The killer was obviously obsessed with Dorothy, but she was not dating him and she did not call him from the hospital the night of her disappearance.
He was someone that Dorothy knew of but did not know well yet, in his mind he loved her.
Stalkers usually tend to be casual acquaintances, disgruntled employees or business associates, vengeful neighbors, total strangers, and of course, former boyfriends or girlfriends and husbands or wives.
What’s terrifying about stalkers is that the underlying problems of stalkers run the complete range and/or scope of both psychiatric and personality disorders, which makes them difficult to predict let alone figure out.
The reality here is that no single profile of a stalker fits into box very neatly if at all and literally anything can potentially put them into motion.
Stalkers usually have both a mental illness and a personality disorder. Some of the psychiatric illnesses range from mild to severe depression, schizophrenia, erotomania, delusional beliefs and so on.
Stalkers who stalk strangers are usually psychotic.
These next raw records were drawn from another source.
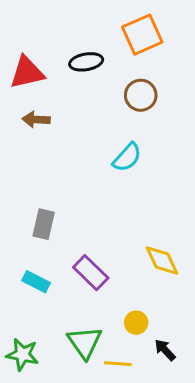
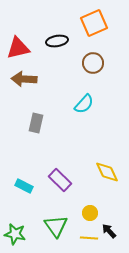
brown arrow: (36, 119) -> (24, 79), size x1.4
gray rectangle: (44, 224) -> (36, 123), moved
yellow line: (118, 364) -> (89, 238), moved

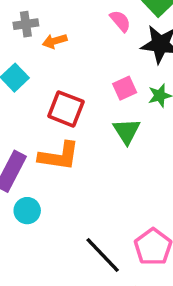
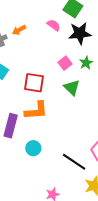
orange arrow: (55, 41) -> (19, 30), moved
cyan circle: (27, 211) -> (33, 148), moved

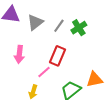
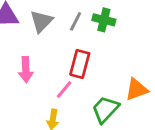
green cross: (79, 28) -> (104, 20), turned -35

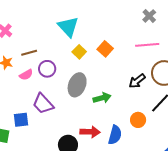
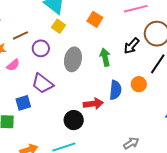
yellow square: (79, 52) -> (58, 26), moved
pink semicircle: (26, 75) -> (13, 65), moved
green arrow: (102, 98) -> (105, 57), moved, turned -78
blue semicircle: (115, 135) -> (115, 90), moved

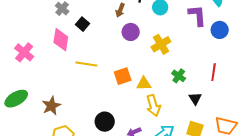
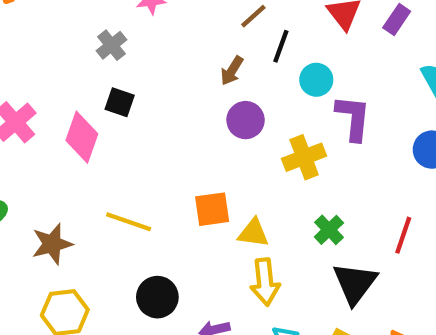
purple L-shape: (197, 15) -> (353, 118), moved
black square: (82, 24) -> (120, 102), moved, turned -32
pink diamond: (61, 40) -> (82, 137), moved
yellow line: (86, 64) -> (129, 222), moved
black triangle: (195, 99) -> (355, 283), size x1.6

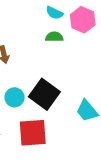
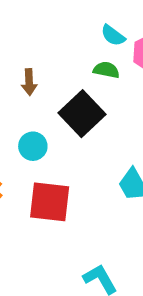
black square: (44, 94) -> (82, 114), moved

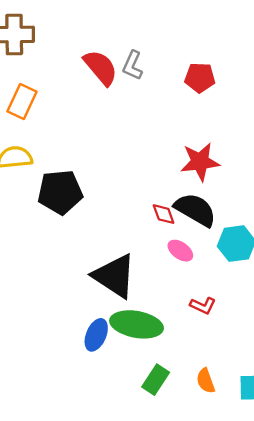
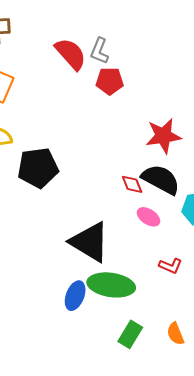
red pentagon: (200, 78) -> (110, 81), moved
Many suffer from detachment disorders, borderline personality disorder and last but not least, good old fashioned narcissistic personality disorder.
Dorothy’s stalker/killer has a combination of both psychiatric and personality disorders. He had the delusion of loving Dorothy even though he would tell her how much he would like to dismember her.
He was not so much expecting for her to love him back, he did not need that because in his mind killing her would bring about that reciprocated love that which he felt towards her.
He most likely saw her with other men and that brought to surface a rage from deep within, regardless of whether or not she had been dating anyone in his mind if it wasn’t with him, she was with someone else.
In the mind of the man who had been stalking her, she was dating any man she spoke with or showed any interest in.
He enjoyed harassing her mother after he had killed Dorothy as it is unlikely that Dorothy lived long after he had abducted her.
He liked having the small measure of control over Dorothy’s mother by giving her false hope that her daughter might be alive.
He maintains control over his victims by instilling both fear and hope in them.
Those that would have known him would have described some of his behaviors as off, unusual, awkward, inappropriate and uncomfortable at times.
But he was not considered a threat to anyone.
Burning Dorothy’s car was for the typical reason, he murdered her in it and wanted to get rid of all traces of evidence of that crime.
He has not been heard of since his call to the paper, he experienced a major change in his life or he feared being caught and sought other ways to fulfill his fantasies.
People knew who the killer was yet they never quite figured out who he was. He is someone common enough that no one would have noticed his stalking of Dorothy.
I believe that he feared, had he kept calling Dorothy’s parent’s home, that her father would have discovered his identity if he kept answering.
Without DNA it is tough to say whether police can solve this case without a witness or confession.
However, it is my firm belief, that if the killer is still alive and well, he might be taunted by the media in the area enough, so as to expose who he is…
The trick is being who he is and get him to talk.